Burtchville Township is the only customer for GLWA in the county. The township, a DTE site in Greenwood, and a handful of communities in three other counties remain under the boil order.
Early Tuesday, Justin Westmiller, St. Clair County’s emergency management director, said that local authorities were standing by to see what decision would be reached by the water authority, as well as the Michigan Department of Environment, Great Lakes, and Energy — continuing to coordinate bottled and packaged water deliveries and other resources to Burtchville.
Removal of the water at the break site, located on a farm in northern St. Clair County, was complete on Sunday, and an engineers' inspection of the pipe was completed Monday. The initial replacement pipe from Textas arrived onsite on Sunday, as well.

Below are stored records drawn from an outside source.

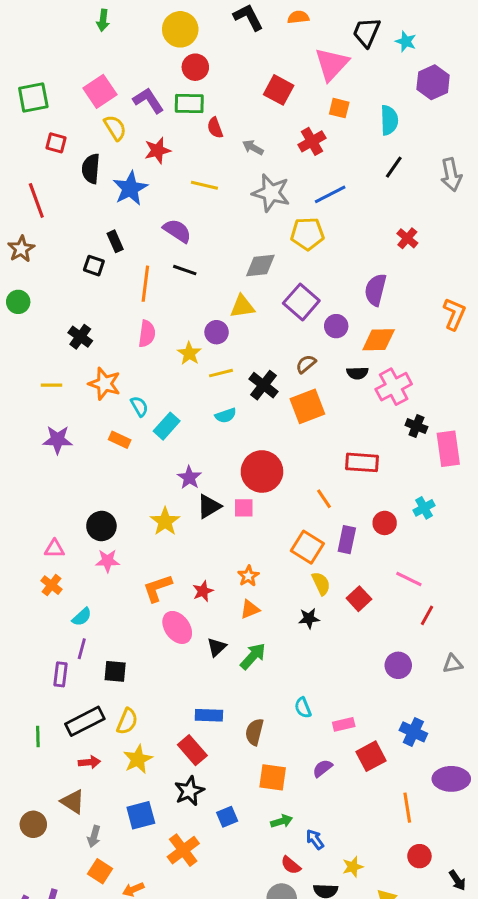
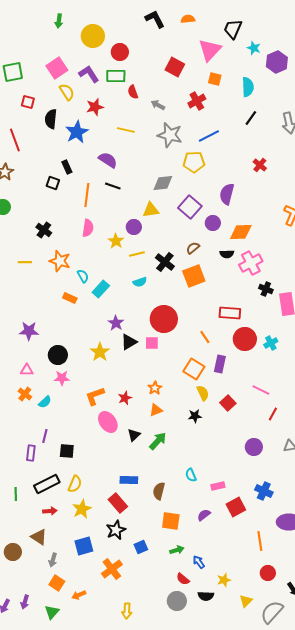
yellow circle: (180, 29) -> (93, 36), moved
cyan star: (406, 41) -> (254, 48), moved
purple semicircle: (376, 290) -> (227, 194), moved
purple star: (58, 440) -> (29, 331), moved
red circle: (385, 523) -> (245, 339), moved, size x1.5
cyan semicircle: (82, 617) -> (45, 402), moved

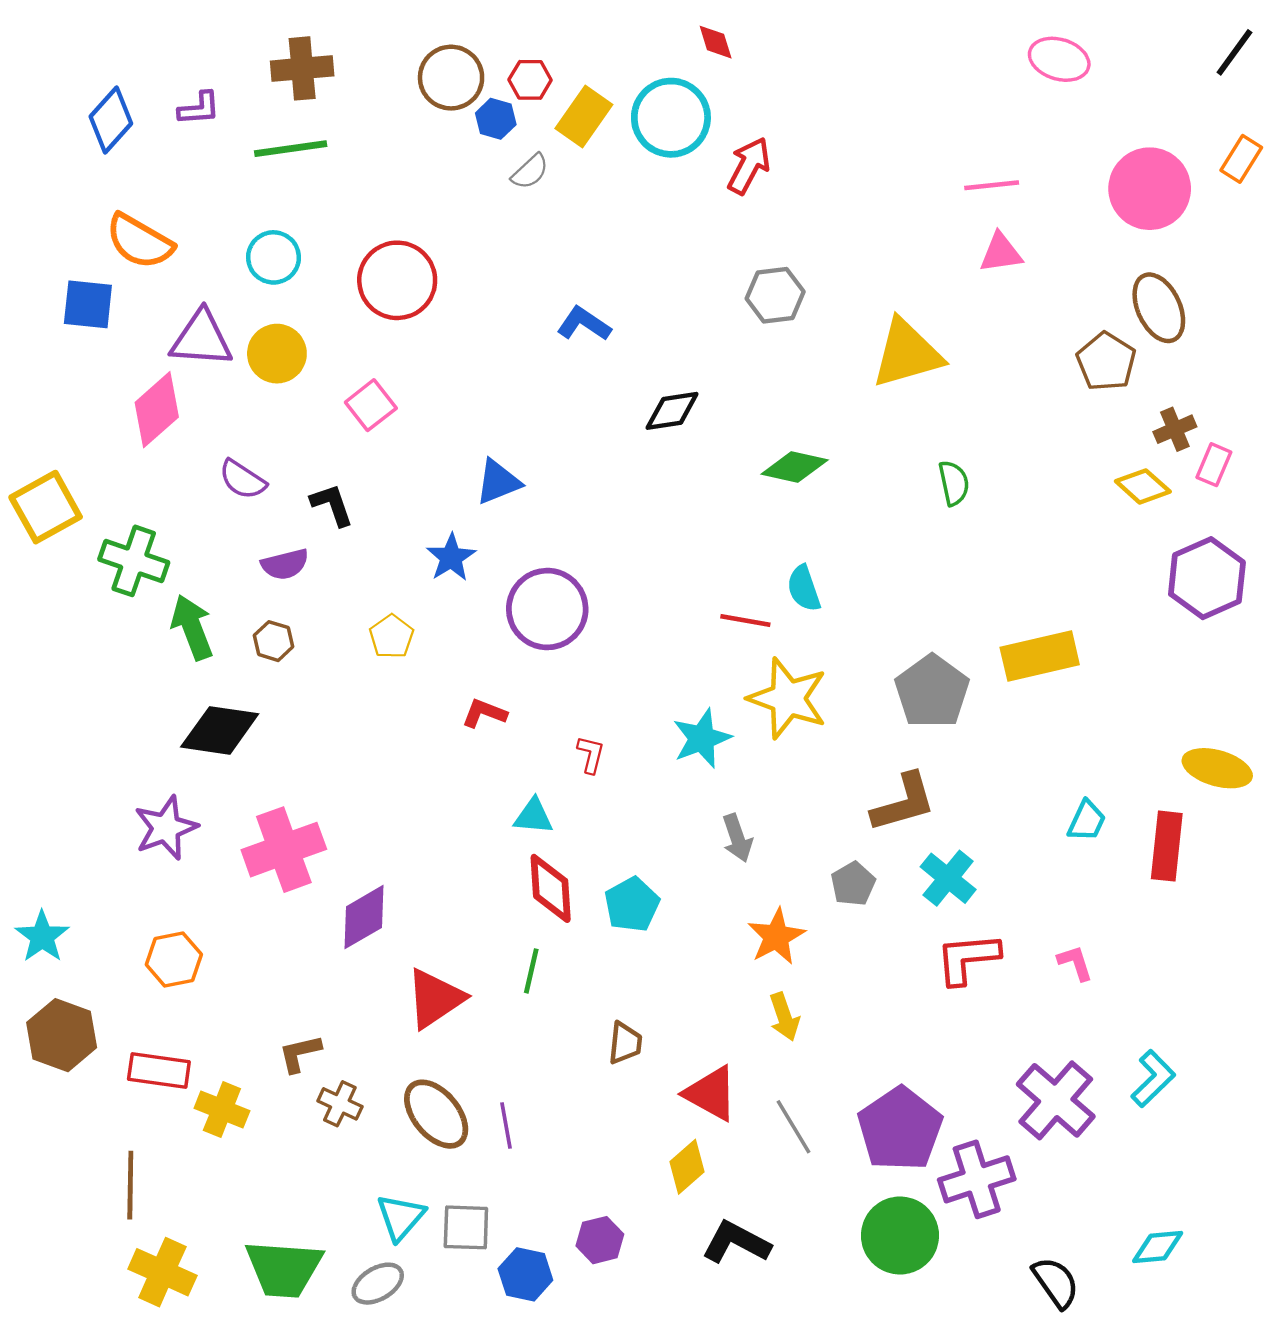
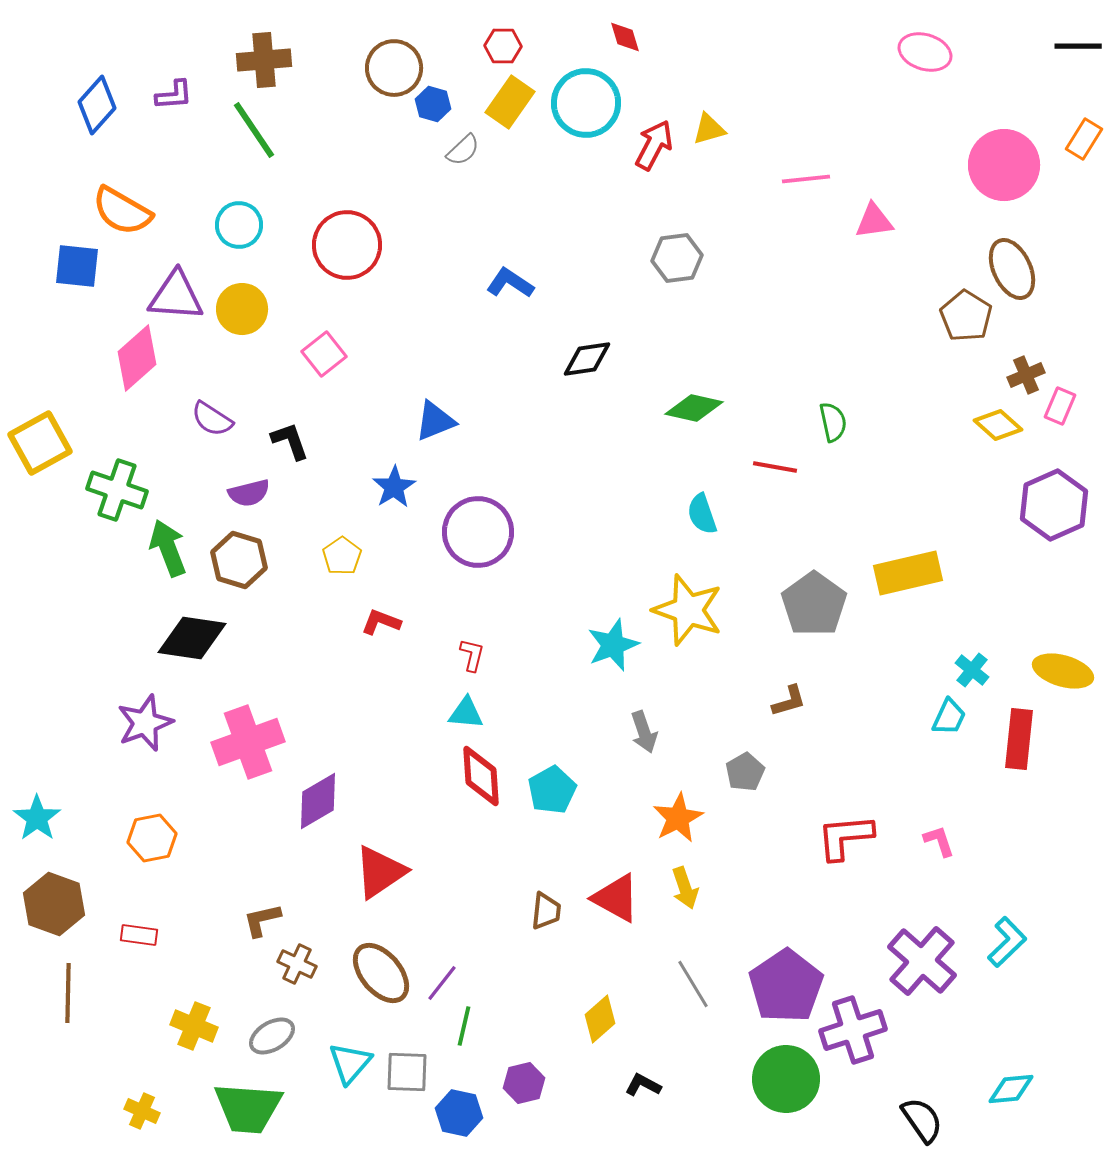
black line: (1234, 52) -> (1078, 46), turned 54
red hexagon: (530, 80) -> (503, 46), moved
green line: (291, 149) -> (254, 130), turned 64
pink line: (992, 185) -> (806, 179), moved
yellow triangle: (907, 354) -> (709, 129), moved, size x0.5
red line: (745, 620) -> (775, 467), moved
brown hexagon: (274, 641) -> (239, 560), size x1.6
red L-shape: (484, 713) -> (381, 622), moved
red L-shape: (591, 754) -> (472, 655), moved
brown L-shape: (903, 803) -> (789, 701), size x0.6
cyan cross: (948, 878) -> (972, 670), moved, size x0.7
green line: (531, 971) -> (464, 1026), moved
red rectangle: (159, 1071) -> (139, 935), size x0.7
red triangle: (711, 1093) -> (616, 898), moved
yellow cross: (222, 1110) -> (194, 1026), moved
purple line: (506, 1126) -> (442, 983), turned 48
brown line: (130, 1185) -> (68, 993), moved
black L-shape: (736, 1242) -> (643, 1085), size x0.6
yellow cross: (162, 1272) -> (142, 1111), size x0.6
gray ellipse: (378, 1284) -> (272, 1036), moved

However, in an emailed statement to the Times Herald Tuesday afternoon, GLWA CEO Suzanne Coffey said, "The inspection found more damage to the pipe than initially thought, which will require the replacement of additional lengths of the water main. Out of an abundance of caution, while the inspection was occurring, GLWA ordered an additional 48 feet of replacement pipe.
"This pipe is in the process of being manufactured because GLWA had previously obtained all the 120-inch pipe available in the United States after the water main broke on Saturday."

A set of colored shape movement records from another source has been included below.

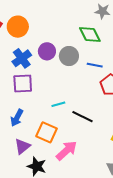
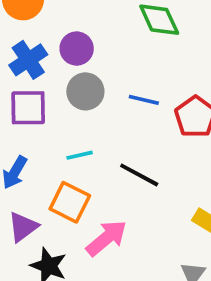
gray circle: (69, 56) -> (85, 91), moved
blue line: (95, 65) -> (144, 100), moved
cyan line: (58, 104) -> (80, 155), moved

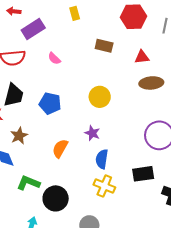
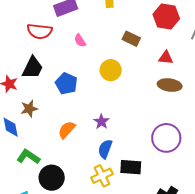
yellow circle: (100, 97) -> (111, 70), moved
black rectangle: (143, 174) -> (131, 167), moved
yellow cross: (104, 186) -> (102, 176), turned 30

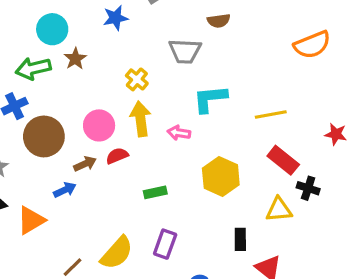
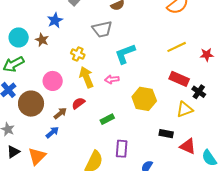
brown star: (75, 59) -> (42, 40), moved
yellow line: (271, 114) -> (177, 47), moved
pink circle: (99, 125) -> (53, 81), moved
black cross: (308, 188) -> (199, 92), turned 32
black rectangle: (240, 239) -> (166, 134), turned -64

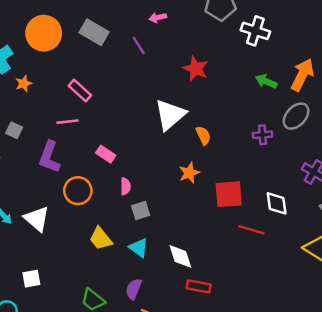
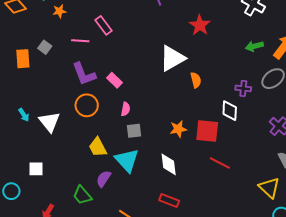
green arrow: (266, 81) -> (254, 46), turned -48
pink line: (67, 122) -> (80, 41), moved
purple L-shape: (49, 157) -> (84, 74), moved, turned -52
orange star: (189, 173) -> (178, 129), moved
white diamond: (277, 203) -> (230, 111), moved
cyan triangle: (139, 248) -> (127, 160), size x1.5
white diamond: (180, 256) -> (169, 164), moved
purple semicircle: (134, 289) -> (103, 179), moved

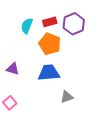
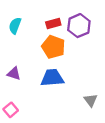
cyan semicircle: (27, 26) -> (15, 26), moved
gray triangle: (67, 97) -> (91, 100), moved, turned -48

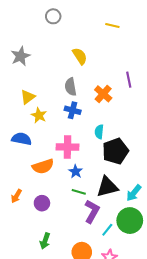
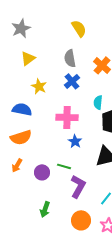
yellow triangle: (28, 97) -> (28, 58), moved
blue cross: (73, 110) -> (72, 81), turned 35
orange semicircle: (43, 166) -> (21, 137), moved
green line: (79, 192) -> (64, 166), moved
purple L-shape: (92, 211) -> (78, 186), moved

The cause of the water main break also remained under investigation.
During a question-and-answer session with the media, Coffey later said the broken pipe itself was installed around 1973. That type of main infrastructure, she said, is typically expected to last 50 to 100 years.
New pipe is expected to arrive next Tuesday, water authority CEO says
Both St. Clair County Board Chairman Jeff Bohm and Gov. Gretchen Whitmer issued emergency declarations last weekend as a result of the main break — the state's following a day later on Sunday and unlocking resources for all four counties impacted, also including Lapeer, Oakland, and Macomb.
Regional water authorities have said they expected that the boil water advisory would remain in place until results from water samplings verified it was safe to drink.
Previously, the water authority reported returning the pipeline to service will likely take until Aug. 27, including one week for repairs and another for water quality testing.
“The new pipe is expected to be delivered on-site on Tuesday a week from today, Aug. 23," Coffey said Tuesday. "This means that we will need to add an additional week to the repair timeline and a week to the boil water advisories.
"I know that adding this week creates (a) further burden on the residents and the businesses of the seven impacted communities, but I want you to know we’re doing everything we can, everything in our capabilities to expedite this repair and return the system to normal levels of service.”
St. Clair County Commissioner Jorja Baldwin, whose district includes Burtcvhille, said she and other officials were on site of the repair area early Tuesday, learning from engineer officials the status.
"It's just going to take time. It's easy when you're talking about an 8-inch pipe, but (not) a 10-foot pipe. … I think that's part of the delay," Baldwin said. "They're just trying to make sure they fix it right the first time."
So, what do residents do until the advisory is lifted?
While the boil advisory remains in place, Burtchville residents can pick up bottled or packaged water at the township’s fire department, 4000 Burtch Road, from 10 a.m. to 3 p.m. daily.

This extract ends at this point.